The coupling between the two? It was DNS.

DNS

In short, the root cause was a new telemetry service configuration that unexpectedly generated massive Kubernetes API load across large clusters, overwhelming the control plane and breaking DNS-based service discovery.

Impact of a change is spread out over time

DNS caching added a delay between making the change and when services started failing.

One of the things that makes DNS-related incidents difficult to deal with is the nature of DNS caching.

When the effect of a change is spread out over time, this can make it more difficult to diagnose what the breaking change was. This is especially true when the critical service that stopped working (in this case, service discovery) was not the thing that was changed (telemetry service deployment).

DNS caching made the issue far less visible until the rollouts had begun fleet-wide.

In this case, the effect was spread out over time because of the nature of DNS caching. But often we intentionally spread out a change over time because we want to reduce the blast radius if the change we are rolling out turns out to be a breaking change. This works well if we detect the problem during the rollout. However, this can also make it harder to detect the problem, because the error signal is smaller (by design!). And if we only detect the problem after the rollout is complete, it can be harder to correlate the change with the effect, because the change was smeared out over time.

Failure mode makes remediation more difficult

 In order to make that fix, we needed to access the Kubernetes control plane – which we could not do due to the increased load to the Kubernetes API servers.

Sometimes the failure mode that breaks systems that production depends upon also breaks systems that operators depend on to do their work. I think James Mickens said it best when he wrote:

I HAVE NO TOOLS BECAUSE I’VE DESTROYED MY TOOLS WITH MY TOOLS

Facebook encountered similar problems when they experienced a major outage back in 2021:

And as our engineers worked to figure out what was happening and why, they faced two large obstacles: first, it was not possible to access our data centers through our normal means because their networks were down, and second, the total loss of DNS broke many of the internal tools we’d normally use to investigate and resolve outages like this. 

This type of problem often requires that operators improvise a solution in the moment. The OpenAI engineers pursued multiple strategies to get the system heathy again.

We identified the issue within minutes and immediately spun up multiple workstreams to explore different ways to bring our clusters back online quickly:

  1. Scaling down cluster size: Reduced the aggregate Kubernetes API load.
  2. Blocking network access to Kubernetes admin APIs: Prevented new expensive requests, giving the API servers time to recover.
  3. Scaling up Kubernetes API servers: Increased available resources to handle pending requests, allowing us to apply the fix.

By pursuing all three in parallel, we eventually restored enough control to remove the offending service.

Their interventions were successful, but it’s easy to imagine scenarios where one of these interventions accidentally made things even worse. As Richard Cook noted: all practitioner actions are gambles. Incidents always involve uncertainty in the moment, and it’s easy to overlook this when we look back with perfect knowledge of how the events unfolded.

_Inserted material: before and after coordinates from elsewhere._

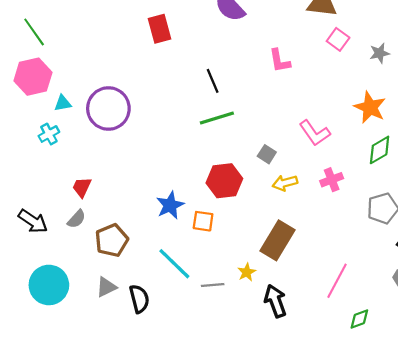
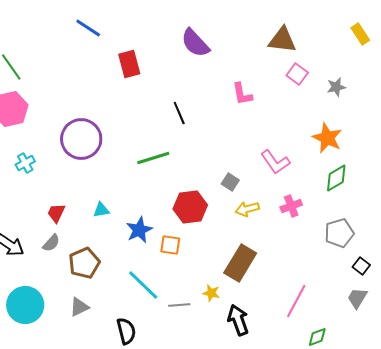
cyan triangle: (63, 103) -> (101, 210), moved
green line: (217, 118) -> (153, 158), moved
yellow star: (247, 272) -> (211, 293), turned -30
black semicircle: (139, 299) -> (126, 331), moved

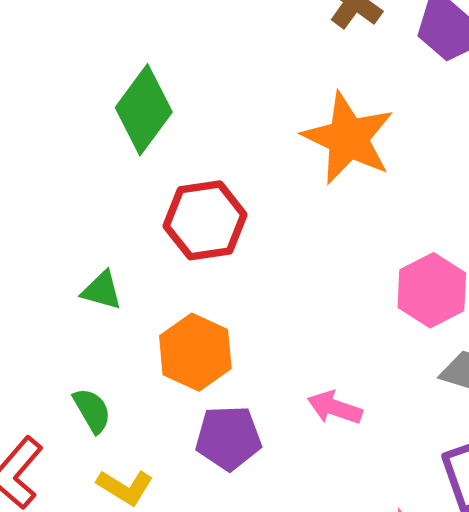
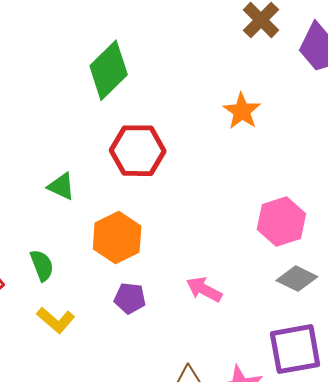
orange star: (348, 138) -> (242, 111), size x0.6
purple pentagon: (228, 438) -> (130, 298), size x0.7

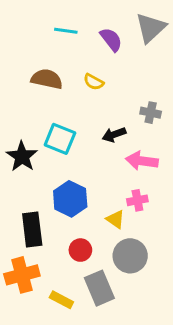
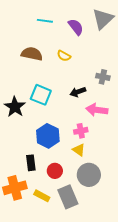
pink cross: (137, 200) -> (81, 131), moved
black rectangle: (32, 230) -> (31, 163), moved, size x0.7
yellow rectangle: (61, 300) -> (42, 196), moved

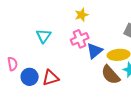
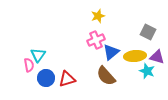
cyan triangle: (44, 36) -> (38, 55), moved
brown semicircle: (111, 75) -> (106, 76), moved

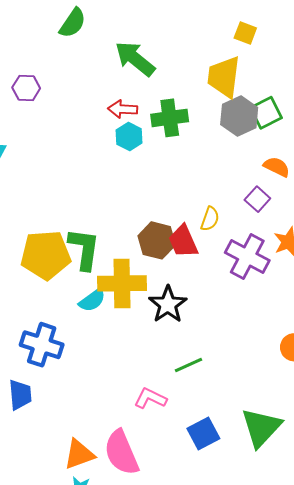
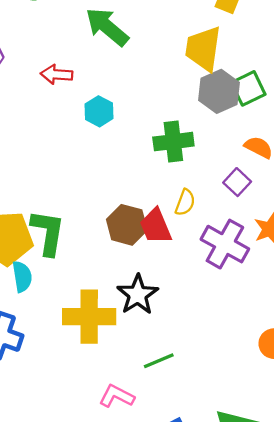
red arrow: (123, 109) -> (57, 74), moved
green cross: (170, 118) -> (173, 142), moved
yellow cross: (122, 283) -> (89, 317), moved
cyan semicircle: (92, 300) -> (22, 277), moved, turned -64

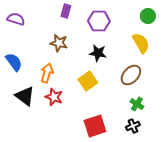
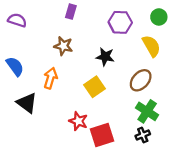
purple hexagon: (99, 21) -> (120, 22), moved
red star: (54, 97) -> (78, 121), moved
green cross: (137, 104) -> (147, 111), size x1.5

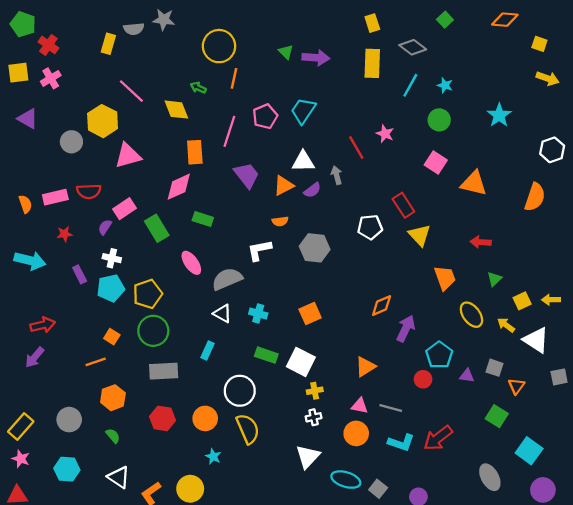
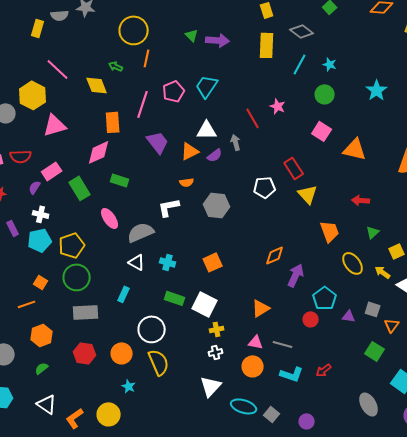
green semicircle: (113, 436) -> (42, 368), turned -88
red arrow: (438, 438) -> (324, 370), size x0.6

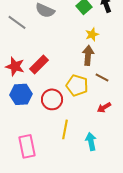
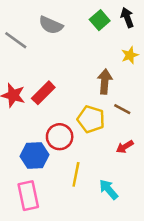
yellow star: (92, 34) -> (130, 55), moved
blue hexagon: (21, 94) -> (35, 156), moved
cyan arrow: (91, 141) -> (109, 189), turned -30

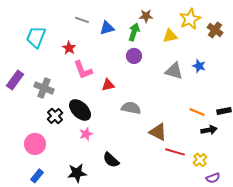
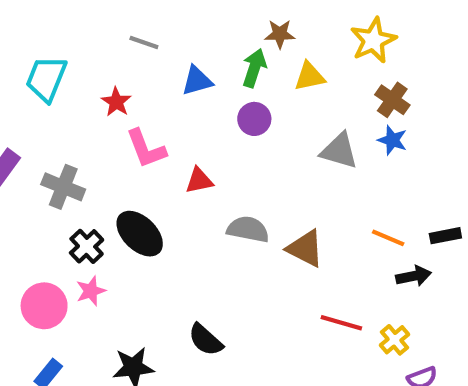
blue triangle: (107, 28) -> (197, 81), moved
brown cross: (215, 30) -> (392, 100), moved
yellow triangle: (170, 36) -> (310, 76), moved
brown triangle: (158, 132) -> (305, 248), moved
pink star: (86, 134) -> (91, 291), moved

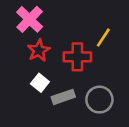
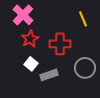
yellow line: (103, 37) -> (83, 19), moved, turned -56
gray circle: (99, 100) -> (85, 68), moved

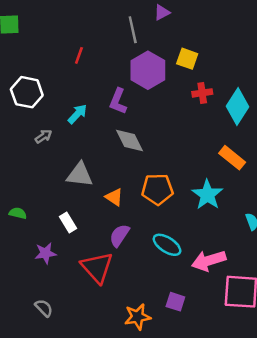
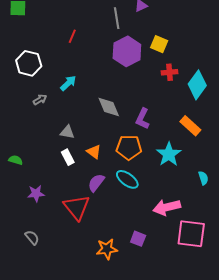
purple L-shape: (118, 101) -> (143, 119), moved
gray triangle: (80, 175) -> (67, 132), size x0.7
white rectangle: (68, 222) -> (68, 157), moved
cyan ellipse: (167, 245) -> (127, 179), moved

A change intended to improve reliability

As part of a push to improve reliability across the organization, we’ve been working to improve our cluster-wide observability tooling to strengthen visibility into the state of our systems. At 3:12 PM PST, we deployed a new telemetry service to collect detailed Kubernetes control plane metrics.

This is a great example of unexpected behavior of a subsystem whose primary purpose was to improve reliability. This is another data point for my conjecture on why reliable systems fail.